▶ [HOW TO COMPLETE THIS TASK]
Output, verbatim and without pictures, the lines from the first line of the listing through the line containing "Why it matters".

===== THE INPUT

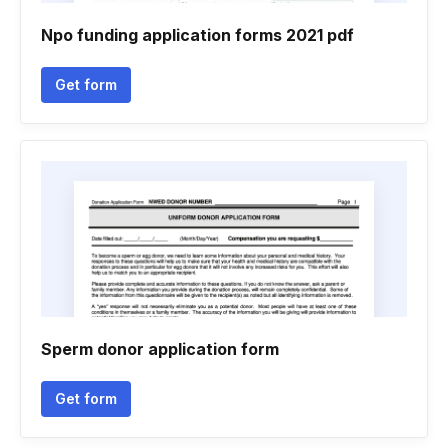
Npo funding application forms 2021 pdf
Get form
Sperm donor application form
Get form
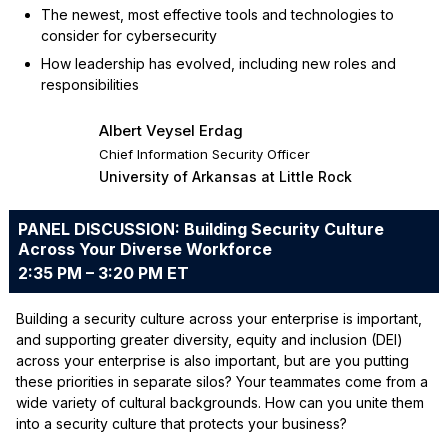
The newest, most effective tools and technologies to
consider for cybersecurity
How leadership has evolved, including new roles and
responsibilities
Albert Veysel Erdag
Chief Information Security Officer
University of Arkansas at Little Rock
PANEL DISCUSSION: Building Security Culture
Across Your Diverse Workforce
2:35 PM – 3:20 PM ET
Building a security culture across your enterprise is important,
and supporting greater diversity, equity and inclusion (DEI)
across your enterprise is also important, but are you putting
these priorities in separate silos? Your teammates come from a
wide variety of cultural backgrounds. How can you unite them
into a security culture that protects your business?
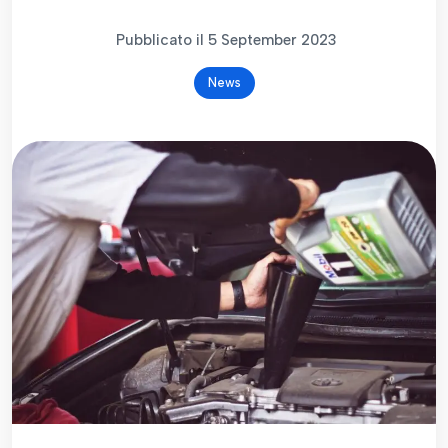
Pubblicato il 5 September 2023
News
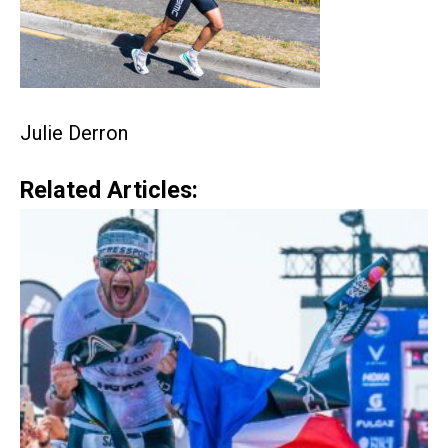
Julie Derron
Related Articles:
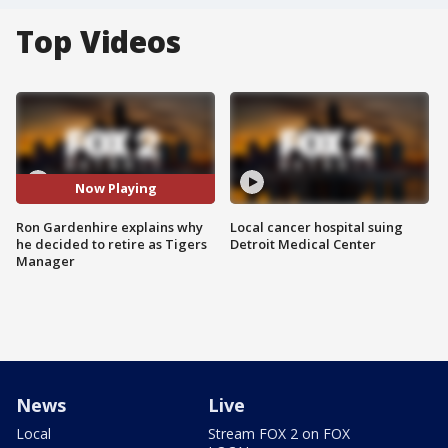
Top Videos
Now Playing
Ron Gardenhire explains why
Local cancer hospital suing
he decided to retire as Tigers
Detroit Medical Center
Manager
News
Live
Local
Stream FOX 2 on FOX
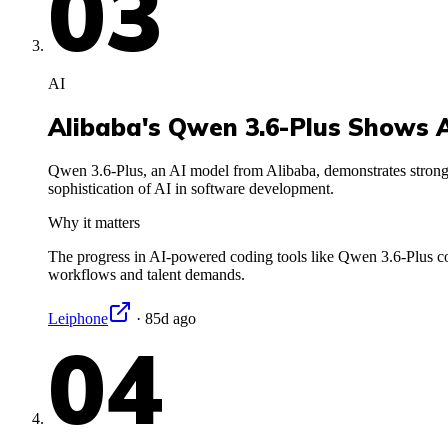
03
AI
Alibaba's Qwen 3.6-Plus Shows A
Qwen 3.6-Plus, an AI model from Alibaba, demonstrates strong
sophistication of AI in software development.
Why it matters
The progress in AI-powered coding tools like Qwen 3.6-Plus co
workflows and talent demands.
Leiphone
·
85d ago
04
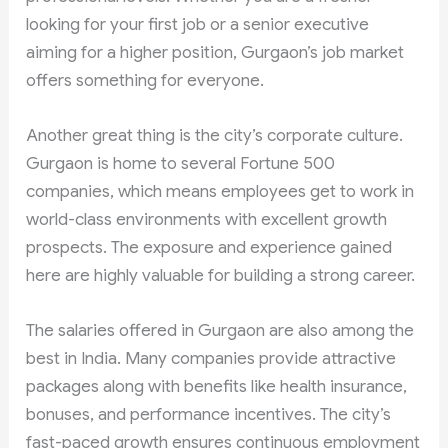
looking for your first job or a senior executive
aiming for a higher position, Gurgaon’s job market
offers something for everyone.
Another great thing is the city’s corporate culture.
Gurgaon is home to several Fortune 500
companies, which means employees get to work in
world-class environments with excellent growth
prospects. The exposure and experience gained
here are highly valuable for building a strong career.
The salaries offered in Gurgaon are also among the
best in India. Many companies provide attractive
packages along with benefits like health insurance,
bonuses, and performance incentives. The city’s
fast-paced growth ensures continuous employment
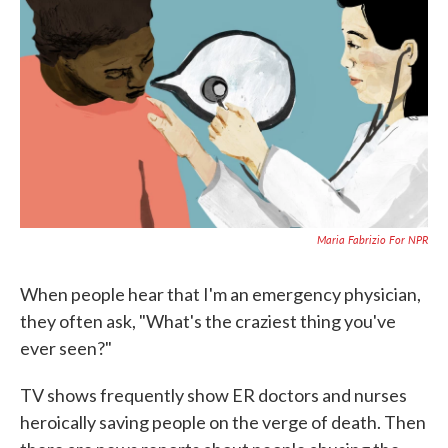
c
i
n
a
e
t
k
i
b
t
e
l
o
e
d
o
r
I
k
n
Maria Fabrizio For NPR
When people hear that I'm an emergency physician,
they often ask, "What's the craziest thing you've
ever seen?"
TV shows frequently show ER doctors and nurses
heroically saving people on the verge of death. Then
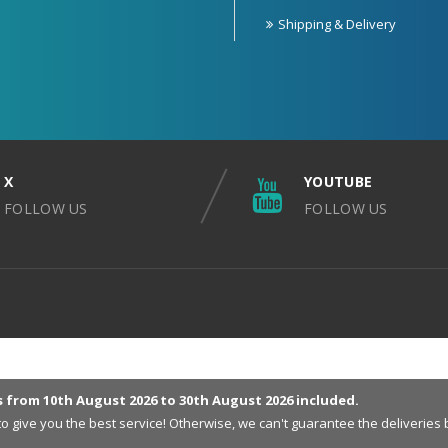
Shipping & Delivery
X
YOUTUBE
FOLLOW US
FOLLOW US
s from 10th August 2026 to 30th August 2026 included.
 to give you the best service! Otherwise, we can't guarantee the deliveri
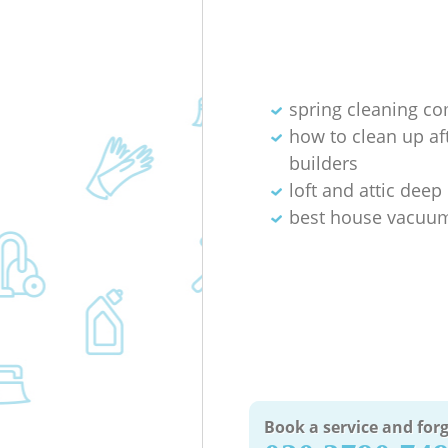
spring cleaning c
how to clean up af
builders
loft and attic deep
best house vacuum
Book a service and forg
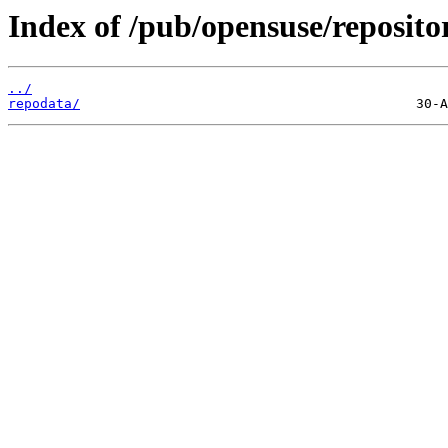
Index of /pub/opensuse/reposito
../
repodata/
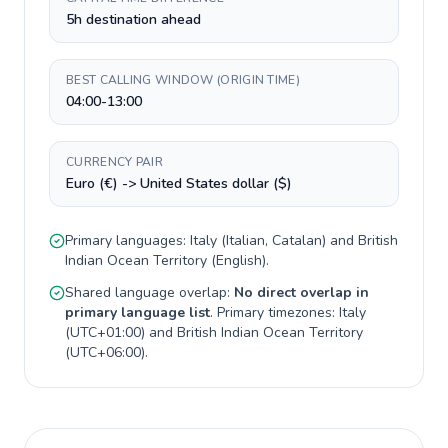
5h destination ahead
BEST CALLING WINDOW (ORIGIN TIME)
04:00-13:00
CURRENCY PAIR
Euro (€) -> United States dollar ($)
Primary languages:
Italy
(
Italian, Catalan
) and
British
Indian Ocean Territory
(
English
).
Shared language overlap:
No direct overlap in
primary language list
. Primary timezones:
Italy
(
UTC+01:00
) and
British Indian Ocean Territory
(
UTC+06:00
).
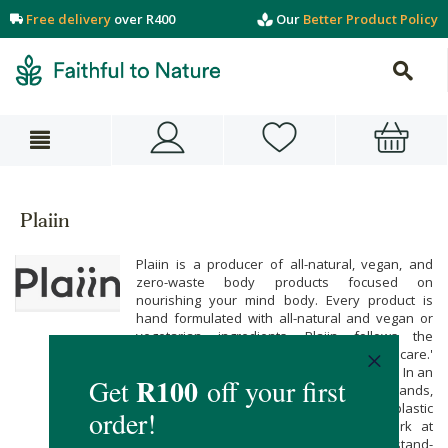
Free delivery
over R400
Our
Better Product Policy
Plaiin
Plaiin is a producer of all-natural, vegan, and
zero-waste body products focused on
nourishing your mind body. Every product is
hand formulated with all-natural and vegan or
vegetarian ingredients. Plaiin follows the
philosophy of 'skin food' rather than 'skincare.'
If you can't eat it, your skin shouldn't either. In an
effort to change the world of beauty brands,
they are dedicated to finding solutions to plastic
packaging. Hence they continuously work at
creating a recipe that can be a hand-held, stand-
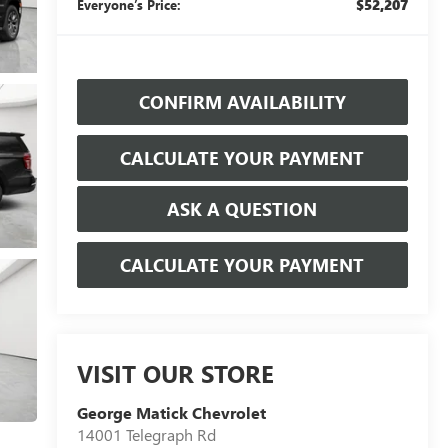
$52,207
Everyone’s Price:
CONFIRM AVAILABILITY
CALCULATE YOUR PAYMENT
ASK A QUESTION
CALCULATE YOUR PAYMENT
VISIT OUR STORE
George Matick Chevrolet
14001 Telegraph Rd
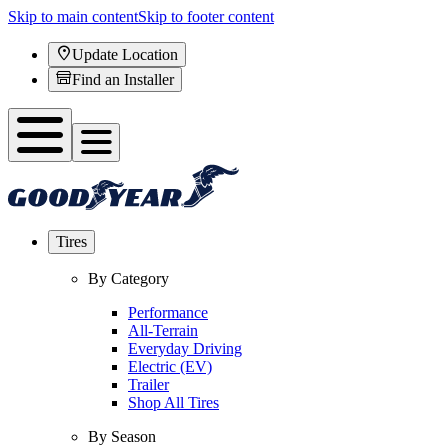
Skip to main content
Skip to footer content
Update Location
Find an Installer
Tires
By Category
Performance
All-Terrain
Everyday Driving
Electric (EV)
Trailer
Shop All Tires
By Season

==========

▶ [EXPECTED ANSWER]
Npo funding application forms 2021 pdf
Get form
Sperm donor application form
Get form
The newest, most effective tools and technologies to
consider for cybersecurity
How leadership has evolved, including new roles and
responsibilities
Albert Veysel Erdag
Chief Information Security Officer
University of Arkansas at Little Rock
PANEL DISCUSSION: Building Security Culture
Across Your Diverse Workforce
2:35 PM – 3:20 PM ET
Building a security culture across your enterprise is important,
and supporting greater diversity, equity and inclusion (DEI)
across your enterprise is also important, but are you putting
these priorities in separate silos? Your teammates come from a
wide variety of cultural backgrounds. How can you unite them
into a security culture that protects your business?
Pubblicato il 5 September 2023
News
Julie Derron
Related Articles:
Top Videos
Now Playing
Ron Gardenhire explains why
Local cancer hospital suing
he decided to retire as Tigers
Detroit Medical Center
Manager
News
Live
Local
Stream FOX 2 on FOX
03
AI
Alibaba's Qwen 3.6-Plus Shows A
Qwen 3.6-Plus, an AI model from Alibaba, demonstrates strong
sophistication of AI in software development.
Why it matters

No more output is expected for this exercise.